* Description of the task *
Below are records to reproduce in full; copy them exactly but keep the pictures out.
**********
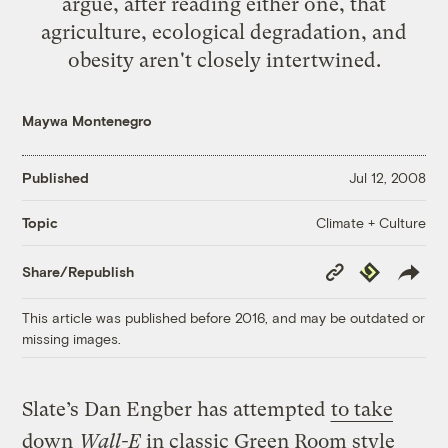
argue, after reading either one, that
agriculture, ecological degradation, and
obesity aren't closely intertwined.
Maywa Montenegro
Published
Jul 12, 2008
Climate + Culture
Topic
Copy
Republish
Share/Republish
Link
This article was published before 2016, and may be outdated or
missing images.
Slate’s Dan Engber has attempted
to take
down
Wall-E
in classic Green Room style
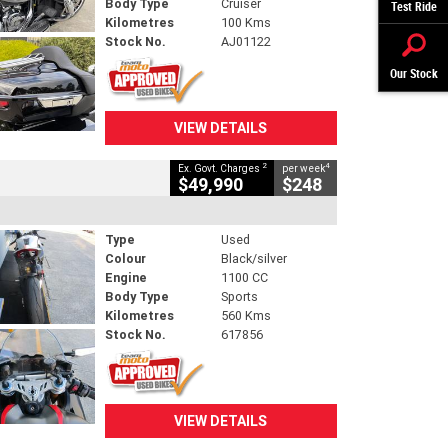
Body Type
Cruiser
Test Ride
Kilometres
100 Kms
Stock No.
AJ01122
Our Stock
VIEW DETAILS
2
4
Ex. Govt. Charges
per week
$49,990
$248
Type
Used
Colour
Black/silver
Engine
1100 CC
Body Type
Sports
Kilometres
560 Kms
Stock No.
617856
VIEW DETAILS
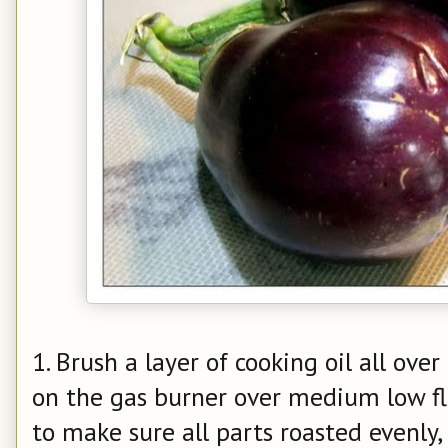
1. Brush a layer of cooking oil all over
on the gas burner over medium low f
to make sure all parts roasted evenly,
**********
* The completed task *
argue, after reading either one, that
agriculture, ecological degradation, and
obesity aren't closely intertwined.
Maywa Montenegro
Published
Jul 12, 2008
Climate + Culture
Topic
Copy
Republish
Share/Republish
Link
This article was published before 2016, and may be outdated or
missing images.
Slate’s Dan Engber has attempted
to take
down
Wall-E
in classic Green Room style
Body Type
Cruiser
Test Ride
Kilometres
100 Kms
Stock No.
AJ01122
Our Stock
VIEW DETAILS
2
4
Ex. Govt. Charges
per week
$49,990
$248
Type
Used
Colour
Black/silver
Engine
1100 CC
Body Type
Sports
Kilometres
560 Kms
Stock No.
617856
VIEW DETAILS
1. Brush a layer of cooking oil all over
on the gas burner over medium low f
to make sure all parts roasted evenly,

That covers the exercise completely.